I have a side project that it’s kinda abandoned. I am moving it from Google Cloud to Microsoft Azure and adding some new features to it. It’s an excellent way to learn more about Azure and practice some skills. This project is about helping you find a movie to watch. In this effort it requires ingesting some IMDB datasets. The datasets can be found here. The datasets are TSV files (tab separated).
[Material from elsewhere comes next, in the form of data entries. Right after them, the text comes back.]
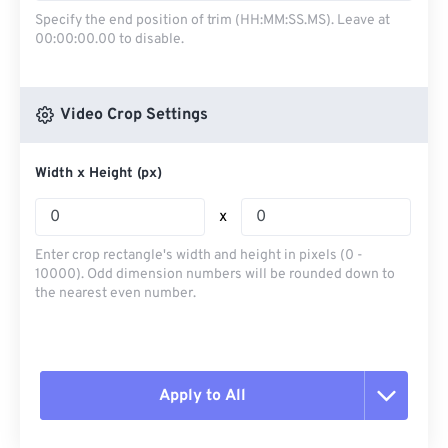
Specify the end position of trim (HH:MM:SS.MS). Leave at
00:00:00.00 to disable.
Video Crop Settings
Width x Height (px)
x
Enter crop rectangle's width and height in pixels (0 -
10000). Odd dimension numbers will be rounded down to
the nearest even number.
Apply to All
Reset all options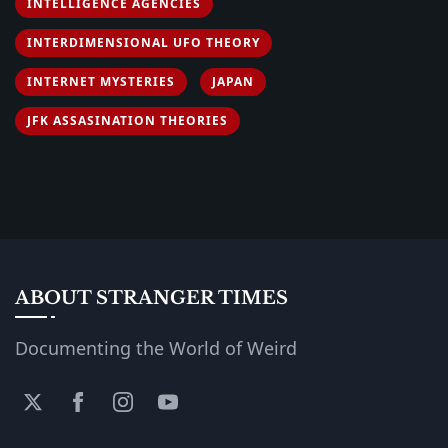
INTELLIGENCE AGENCIES
INTERDIMENSIONAL UFO THEORY
INTERNET MYSTERIES
JAPAN
JFK ASSASINATION THEORIES
ABOUT STRANGER TIMES
Documenting the World of Weird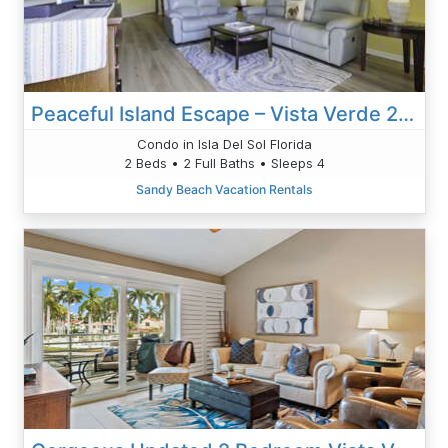
Peaceful Island Escape – Vista Verde 2-212 With Pond Views & Modern Comfort
Condo in Isla Del Sol Florida
2 Beds • 2 Full Baths • Sleeps 4
Sandy Beach Vacation Rentals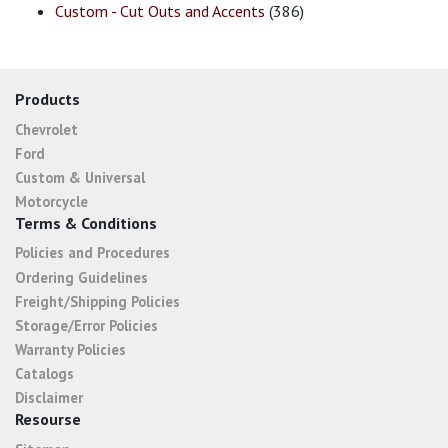
Custom - Cut Outs and Accents
(386)
Products
Chevrolet
Ford
Custom & Universal
Motorcycle
Terms & Conditions
Policies and Procedures
Ordering Guidelines
Freight/Shipping Policies
Storage/Error Policies
Warranty Policies
Catalogs
Disclaimer
Resourse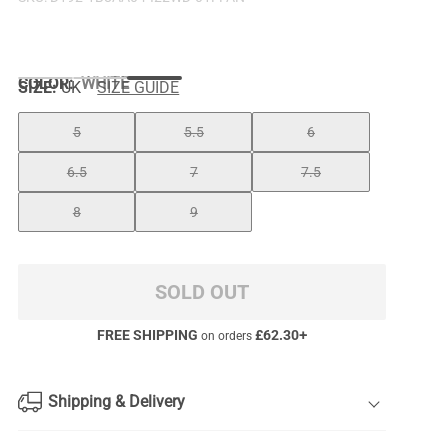
COLOR
:
WHITE
SIZE:
UK
SIZE GUIDE
5
5.5
6
6.5
7
7.5
8
9
SOLD OUT
FREE SHIPPING
£
62.30
+
on orders
Shipping & Delivery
In the past I used Python (and Java in another occassion) to merge two of those sets and transform them into a CSV file. In this occassion I dropped the merging, I just wanted to transform them in CSV and fast! Somehow I wasn’t in the mood repurposing my Python script for this transformation. Plus I wanted something to quickly run from my command line. So I stumbled upon an answer on StackOverflow that explained how to do this with AWK. And it did. It transformed a file with 1.230.953 lines in a second or so. I am still in shock.
Here’s the script:
awk 'BEGIN { FS="\t"; OFS="," } {
rebuilt=0
for(i=1; i<=NF; ++i) {
if ($i ~ /,/ && $i !~ /^".*"$/) {
gsub("\"", "\"\"", $i)
$i = "\"" $i "\""
rebuilt=1
}
}
if (!rebuilt) { $1=$1 }
print
}' file.tsv > file.csv
I’m not gonna lie, I have little idea what’s going on here. I know that a lot of this script is redundant for my usecase. I know there is a simpler way to do it like so:
awk 'BEGIN { FS="\t"; OFS="," } {$1=$1; print}' file.tsv > file.csv
but that’s not the point. The point is that I feel like a B class Indiana Jones of computer science. I feel like I discovered an ancient artifact and I need to know more about it.
So yeah, I’ll be soon doing some AWK tutorials. Because this feels like a very sharp tool that I need to have in my toolchain. Not sure what to do with it yet but I’m sure I’ll find out.